From the last relation and from \eqref{80.8}, \eqref{80.9}, we get

\[ \mu(\overline{f}(E))=0. \notag\]

(b) Let \(b\in E\). Then we consider both sets \(E\backslash \{b\}\) and \(\{b\}\). Since

\[ \mu(\overline{f}(\{b\}))=0, \notag\]

we obtain

\[ \begin{aligned} \mu(\overline{f}(E))\leq& \mu(\overline{f}(E\backslash \{b\}))+\mu( \overline{f}(\{b\}))\\ =& 0, \end{aligned} \notag\]

i.e.,

\[ \mu(\overline{f}(E))=0. \notag\]

2. Let \(E\subset \mathbb{T}\) be a \(\Delta\)-null set.

(a) Let \(b\notin E\). Then, we obtain

\[ \begin{aligned} 0=& \mu_{\Delta}(E)\\ =& \sum_{i\in I_E}(\sigma(t_i)-t_i) +\mu(E)\\ =& \sum_{i\in I_E}(\sigma(t_i)-t_i). \end{aligned} \notag\]

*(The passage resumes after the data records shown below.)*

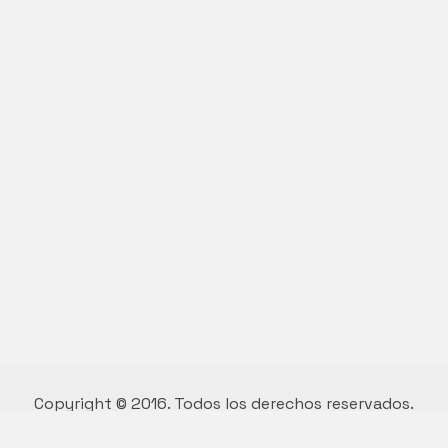
Copyright © 2016. Todos los derechos reservados.
Diseño y desarrollo por Vivian Suárez.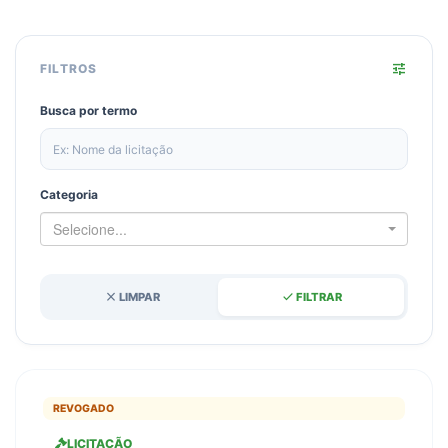
tune
FILTROS
Busca por termo
Categoria
Selecione...
close
done
LIMPAR
FILTRAR
REVOGADO
LICITAÇÃO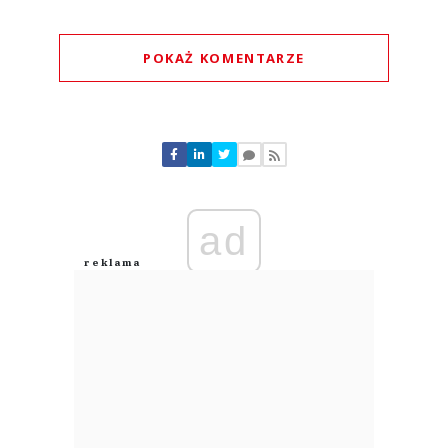
POKAŻ KOMENTARZE
Komentarze (
0
)
Nie znaleziono komentarzy
Zostaw swoje komentarze
Imię (Wymagane)
ad
Anuluj
Prześlij komentarz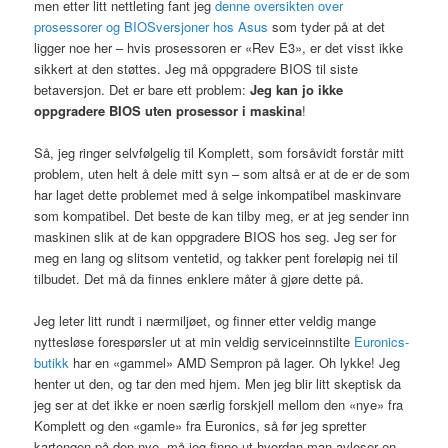
men etter litt nettleting fant jeg
denne oversikten over
prosessorer og
BIO
Sversjoner hos Asus
som tyder på at det
ligger noe her – hvis prosessoren er «Rev E3», er det visst ikke
sikkert at den støttes. Jeg må oppgradere
BIOS
til siste
betaversjon. Det er bare ett problem:
Jeg kan jo ikke
oppgradere
BIOS
uten prosessor i maskina
!
Så, jeg ringer selvfølgelig til Komplett, som forsåvidt forstår mitt
problem, uten helt å dele mitt syn – som altså er at de er de som
har laget dette problemet med å selge inkompatibel maskinvare
som kompatibel. Det beste de kan tilby meg, er at jeg sender inn
maskinen slik at de kan oppgradere
BIOS
hos seg. Jeg ser for
meg en lang og slitsom ventetid, og takker pent foreløpig nei til
tilbudet. Det må da finnes enklere måter å gjøre dette på.
Jeg leter litt rundt i nærmiljøet, og finner etter veldig mange
nyttesløse forespørsler ut at min veldig serviceinnstilte
Euronics-
butikk
har en «gammel»
AMD
Sempron på lager. Oh lykke! Jeg
henter ut den, og tar den med hjem. Men jeg blir litt skeptisk da
jeg ser at det ikke er noen særlig forskjell mellom den «nye» fra
Komplett og den «gamle» fra Euronics, så før jeg spretter
kartongen på den nye, må jeg finne ut hvordan man avleser en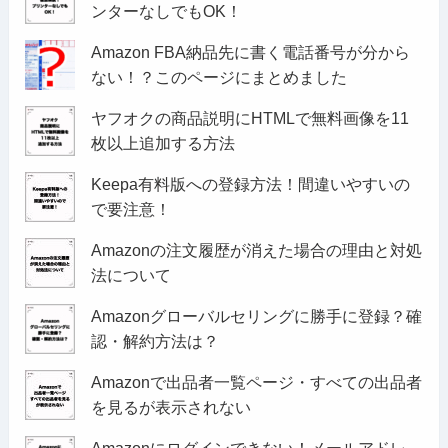
ンターなしでもOK！
Amazon FBA納品先に書く電話番号が分から
ない！？このページにまとめました
ヤフオクの商品説明にHTMLで無料画像を11
枚以上追加する方法
Keepa有料版への登録方法！間違いやすいの
で要注意！
Amazonの注文履歴が消えた場合の理由と対処
法について
Amazonグローバルセリングに勝手に登録？確
認・解約方法は？
Amazonで出品者一覧ページ・すべての出品者
を見るが表示されない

Therefore, the set \(E\) does not have any right-scattered points. So,

\[ f(E)=\overline{f}(E) \notag\]

and the assertion follows.

(b) Let \(b\in E\). Consider both sets \(E\backslash \{b\}\) and \(\{b\}\). By the previous case, it follows that \(E\backslash \{b\}\) does not have any right-scattered points.Then \(\overline{f}(E\backslash \{b\})\) is a null set. Since

\[ \mu(\{b\})=0, \notag\]

then, we have that \(\overline{f}(\{b\})\) is a null set. Consequently \(\overline{f}(E)\) is a null set. This completes the proof.

Proof

Let \(\overline{f}\) be the extension of the function \(f\), defined by \eqref{80.6}.

1. Let \(f\) is absolutely continuous on \(\mathbb{T}\). Then \(f\) is continuous on \(\mathbb{T}\). Now we will prove that it is of bounded variation on \(\mathbb{T}\). Let \(\delta>0\) corresponds to \(\epsilon=1\) as in the definition of absolutely continuous function on \(\mathbb{T}\). Then there exists a partition \(P=\{x_0, x_1, \ldots, x_n\}\) such that for any \(k\in \{1, \ldots, n\}\) either

\[ x_k-x_{k-1}\leq \frac{\delta}{2} \notag\]

or

\[ x_k-x_{k-1}>\frac{\delta}{2}\quad \text{and}\quad \sigma(x_{k-1})=x_k. \notag\]

If \(x_k-x_{k-1}\leq \frac{\delta}{2}\), then

\[ \bigvee_{x_{k-1}}^{x_k}(f)\leq 1. \notag\]

Thus, \(f\Bigl|_{[x_{k-1}, x_k]\bigcap \mathbb{T}}\) is of bounded variation on \([x_{k-1}, x_k]\bigcap \mathbb{T}\). If \(x_k-x_{k-1}>\frac{\delta}{2}\), then

\[ \bigvee_{x_{k-1}}^{x_k}(f)= |f(x_k)-f(x_{k-1})| \notag\]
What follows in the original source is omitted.